How to work out Capital Gains Tax when selling property
The basic calculation is:
- Start with the sale proceeds.
- Deduct the original purchase price or relevant market value.
- Deduct allowable buying, selling and improvement costs.
- Deduct any available reliefs or losses.
- Deduct the annual exempt amount.
- The remaining figure is the taxable gain.
You can usually deduct costs directly linked to buying, selling or improving the property. These may include estate agent fees, solicitor fees, valuation fees, advertising fees, Stamp Duty Land Tax and capital improvement costs, such as an extension or major upgrade. Normal maintenance, repairs and decorating usually do not count as capital improvement costs.
HMRC provides more detail on allowable costs in its guide to working out your gain when selling property.
Example Capital Gains Tax calculation
Imagine you bought a second home for £350,000 and sold it for £500,000. Your starting gain is £150,000.
You then deduct allowable costs, for example:
- Purchase legal fees: £2,000
- Stamp Duty Land Tax: £10,000
- Estate agent and sale legal fees: £8,000
- Qualifying improvement works: £20,000
Total allowable costs: £40,000. Your gain is reduced to £110,000. If you are an individual and have your full £3,000 annual exempt amount available for the 2026/27 tax year, your taxable gain becomes £107,000. The tax is then calculated at 18% and/or 24%, depending on your taxable income and how much of your basic rate band remains.
Private Residence Relief when selling your main home
In many cases, you do not pay Capital Gains Tax when selling your main home because Private Residence Relief applies. Full relief usually applies if you have one home, have lived in it as your main home for the whole period of ownership, have not let part of it out, have not used part of it exclusively for business, the grounds are less than 5,000 square metres, and you did not buy it purely to make a gain.
If the property has not always been your main home, has been let out, includes substantial land, or has been used partly for business, only part of the gain may be covered.
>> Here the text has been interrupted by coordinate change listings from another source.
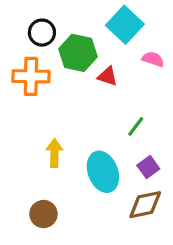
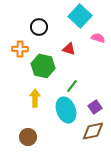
black circle: (42, 33) -> (39, 27), moved
green hexagon: (78, 53) -> (43, 66), moved
orange cross: (31, 76) -> (20, 49), size x0.7
green line: (136, 126) -> (72, 86), moved

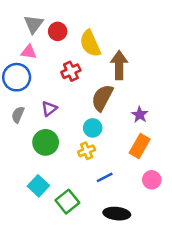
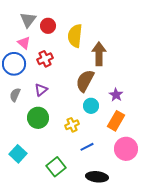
yellow semicircle: (90, 43) -> (75, 36), turned 30
pink triangle: (29, 52) -> (24, 43), turned 32
red cross: (71, 71) -> (45, 59), moved
cyan circle: (93, 128) -> (91, 106), moved
pink circle: (152, 180) -> (126, 149), size x1.5
cyan square: (38, 186) -> (18, 154), moved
This is where advice is important, especially for rural homes, large gardens, country houses, estates and properties with land attached.
HMRC explains the conditions in its guide to tax when you sell your home and its Private Residence Relief helpsheet.
Selling land separately from your home
Selling land separately can create a Capital Gains Tax issue, even where the land is connected to your home. For example, if you sell a paddock, a field, a building plot, woodland or part of your garden, HMRC may look at whether the land forms part of the permitted area for Private Residence Relief and whether it was enjoyed as part of the main residence.
The standard Private Residence Relief conditions refer to grounds of less than 5,000 square metres, just over one acre, although larger grounds can sometimes qualify if they are required for the reasonable enjoyment of the property. This can be a key point for country homes, period properties, farms and rural estates.
Land and lease disposals can also involve special valuation rules, especially where only part of the land is sold, the land has development potential, or the disposal is linked to a lease, compulsory purchase or business asset. HMRC provides a dedicated helpsheet on Capital Gains Tax for land and leases.